Roughly 62 percent of nuclear plants use closed-loop cooling systems that withdraw 700 to 1,100 gallons of water per megawatt-hour from nearby water bodies, with most of the withdrawal being lost to evaporation, according to the report released by Environmental Working Group and the Civil Society Institute, an environmental think tank.

Closed-loop systems pull water from rivers and streams and circulate the resource through a plant.

Similarly, coal plants use closed-loop systems for 61 percent of their operations. With coal, the systems require 500 or 600 gallons of water per megawatt-hour and lose most of it to evaporation, the groups said.

Reduced water supplies in drought-prone areas also pose a risk for biomass plants -- which rely heavily on closed-loop cooling -- and natural gas production because of the water needs for hydraulic fracturing operations, they said.

"The government and energy industries are literally flying blind as they plan for continued reliance on coal, natural gas, nuclear power and industrial biomass to meet our energy needs," said Grant Smith, an analyst at the Civil Society Institute.

Power plants and fracking are big users

The report broadly looks at multiple external costs of power production from fossil fuels, biomass and renewables, including their life cycle greenhouse gas emissions, air pollution impacts, subsidy levels and land-use effects.

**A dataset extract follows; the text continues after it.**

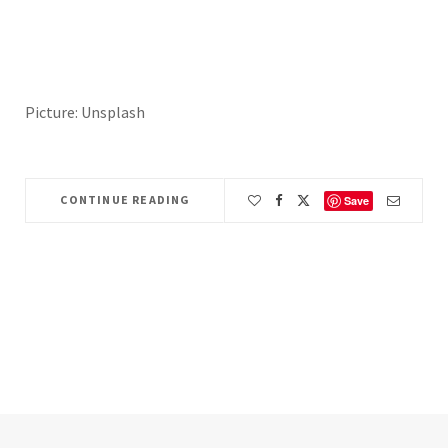
Picture: Unsplash
CONTINUE READING
Save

The goal is to challenge the notion that a clean energy standard -- such as one backed by President Obama -- should be measured through a single emission number associated with a given fuel, said Pam Solo, president of the Civil Society Institute, in a foreword to the analysis.

In an interview, Smith said it is important for policymakers to understand that many costs of power are not specifically on an electric bill. He said that dry cooling equipment in theory could replace many water-intensive systems on power plants but would be cost-prohibitive for many utilities.

The report emphasizes water because information about its impact on multiple fuels used for electricity generally is not compiled in one place, he said.

The main alternative cooling systems at power plants, "open loop" systems, withdraw more water than closed-loop mechanisms but return water back to a waterway. They pose a risk, as well, Smith said, since they require large amounts of water to be consistently cool enough to lower a temperature at a plant effectively.

Streams get too hot to cool

The water link with power plants came to the forefront this summer after Connecticut's nuclear power plant shut down one of its units for the first time in its history because Long Island Sound's water was too warm for cooling purposes.

The nuclear industry maintains that its operating ability remained stable this summer and largely mirrored previous years, despite the situation in Connecticut. In a recent interview, one industry representative said warm water temperatures are a "rare" problem for the nation's 104 nuclear power plants.

Krista Lopykinski, an Exelon spokeswoman, also told the Associated Press that there was nothing unusual about this past summer's operations at six Illinois plants. The coal industry further maintains that the generation costs of the fuel are much lower than the costs for wind and solar, despite any consideration of future water strain.

A peer-reviewed study in Nature Climate Change this summer reported that climate change could reduce the capacity of nuclear and coal plants by 4.4 to 16 percent by reducing the ability of their cooling systems to function (ClimateWire, June 4).